▸ TASK TO COMPLETE:
Every entry below must be transcribed word for word, and the images must be left out.

▸ EXERCISE DATA:
******************************
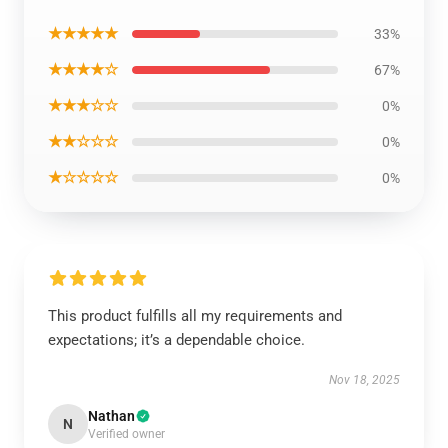
★★★★★
33%
★★★★☆
67%
★★★☆☆
0%
★★☆☆☆
0%
★☆☆☆☆
0%
This product fulfills all my requirements and
expectations; it’s a dependable choice.
Nov 18, 2025
Nathan
N
Verified owner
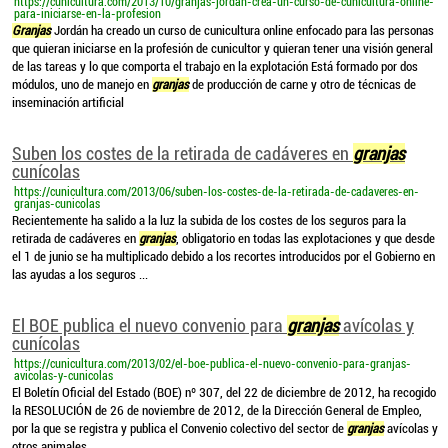
https://cunicultura.com/2013/10/granjas-jordan-crea-un-curso-de-cunicultura-online-
para-iniciarse-en-la-profesion
Granjas
Jordán ha creado un curso de cunicultura online enfocado para las personas
que quieran iniciarse en la profesión de cunicultor y quieran tener una visión general
de las tareas y lo que comporta el trabajo en la explotación Está formado por dos
módulos, uno de manejo en
granjas
de producción de carne y otro de técnicas de
inseminación artificial
Suben los costes de la retirada de cadáveres en
granjas
cunícolas
https://cunicultura.com/2013/06/suben-los-costes-de-la-retirada-de-cadaveres-en-
granjas-cunicolas
Recientemente ha salido a la luz la subida de los costes de los seguros para la
retirada de cadáveres en
granjas
, obligatorio en todas las explotaciones y que desde
el 1 de junio se ha multiplicado debido a los recortes introducidos por el Gobierno en
las ayudas a los seguros ...
El BOE publica el nuevo convenio para
granjas
avícolas y
cunícolas
https://cunicultura.com/2013/02/el-boe-publica-el-nuevo-convenio-para-granjas-
avicolas-y-cunicolas
El Boletín Oficial del Estado (BOE) nº 307, del 22 de diciembre de 2012, ha recogido
la RESOLUCIÓN de 26 de noviembre de 2012, de la Dirección General de Empleo,
por la que se registra y publica el Convenio colectivo del sector de
granjas
avícolas y
otros animales ...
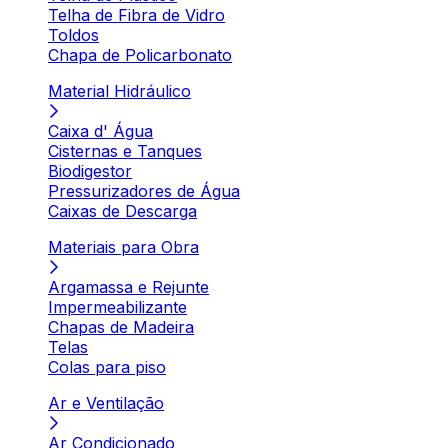
Telha de Fibra de Vidro
Toldos
Chapa de Policarbonato
Material Hidráulico
Caixa d' Água
Cisternas e Tanques
Biodigestor
Pressurizadores de Água
Caixas de Descarga
Materiais para Obra
Argamassa e Rejunte
Impermeabilizante
Chapas de Madeira
Telas
Colas para piso
Ar e Ventilação
Ar Condicionado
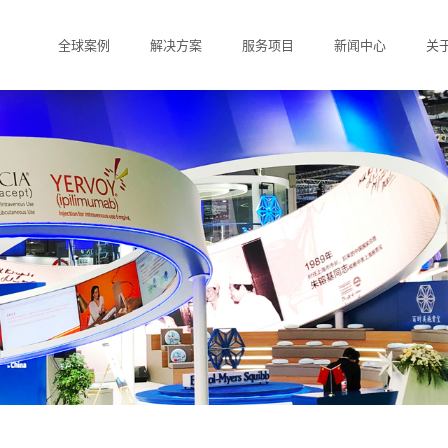
全球案例
解决方案
服务项目
新闻中心
关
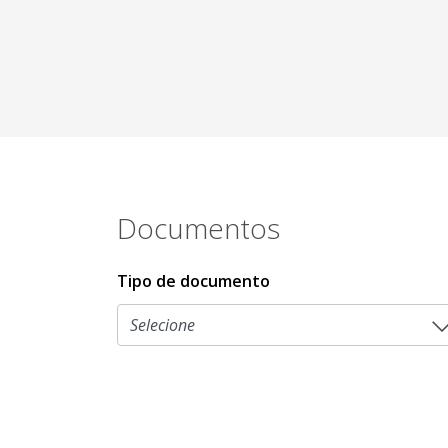
Documentos
Tipo de documento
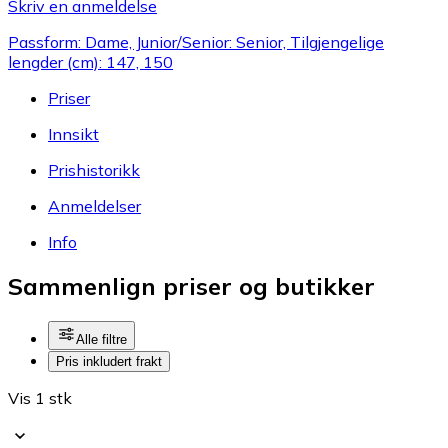
Skriv en anmeldelse
Passform: Dame, Junior/Senior: Senior, Tilgjengelige
lengder (cm): 147, 150
Priser
Innsikt
Prishistorikk
Anmeldelser
Info
Sammenlign priser og butikker
Alle filtre
Pris inkludert frakt
Vis 1 stk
******************************
▸ TASK OUTPUT:
★★★★★
33%
★★★★☆
67%
★★★☆☆
0%
★★☆☆☆
0%
★☆☆☆☆
0%
This product fulfills all my requirements and
expectations; it’s a dependable choice.
Nov 18, 2025
Nathan
N
Verified owner
https://cunicultura.com/2013/10/granjas-jordan-crea-un-curso-de-cunicultura-online-
para-iniciarse-en-la-profesion
Granjas
Jordán ha creado un curso de cunicultura online enfocado para las personas
que quieran iniciarse en la profesión de cunicultor y quieran tener una visión general
de las tareas y lo que comporta el trabajo en la explotación Está formado por dos
módulos, uno de manejo en
granjas
de producción de carne y otro de técnicas de
inseminación artificial
Suben los costes de la retirada de cadáveres en
granjas
cunícolas
https://cunicultura.com/2013/06/suben-los-costes-de-la-retirada-de-cadaveres-en-
granjas-cunicolas
Recientemente ha salido a la luz la subida de los costes de los seguros para la
retirada de cadáveres en
granjas
, obligatorio en todas las explotaciones y que desde
el 1 de junio se ha multiplicado debido a los recortes introducidos por el Gobierno en
las ayudas a los seguros ...
El BOE publica el nuevo convenio para
granjas
avícolas y
cunícolas
https://cunicultura.com/2013/02/el-boe-publica-el-nuevo-convenio-para-granjas-
avicolas-y-cunicolas
El Boletín Oficial del Estado (BOE) nº 307, del 22 de diciembre de 2012, ha recogido
la RESOLUCIÓN de 26 de noviembre de 2012, de la Dirección General de Empleo,
por la que se registra y publica el Convenio colectivo del sector de
granjas
avícolas y
otros animales ...
Telha de Fibra de Vidro
Toldos
Chapa de Policarbonato
Material Hidráulico
Caixa d' Água
Cisternas e Tanques
Biodigestor
Pressurizadores de Água
Caixas de Descarga
Materiais para Obra
Argamassa e Rejunte
Impermeabilizante
Chapas de Madeira
Telas
Colas para piso
Ar e Ventilação
Ar Condicionado
全球案例
解决方案
服务项目
新闻中心
关
Documentos
Tipo de documento
Skriv en anmeldelse
Passform: Dame, Junior/Senior: Senior, Tilgjengelige
lengder (cm): 147, 150
Priser
Innsikt
Prishistorikk
Anmeldelser
Info
Sammenlign priser og butikker
Alle filtre
Pris inkludert frakt
Vis 1 stk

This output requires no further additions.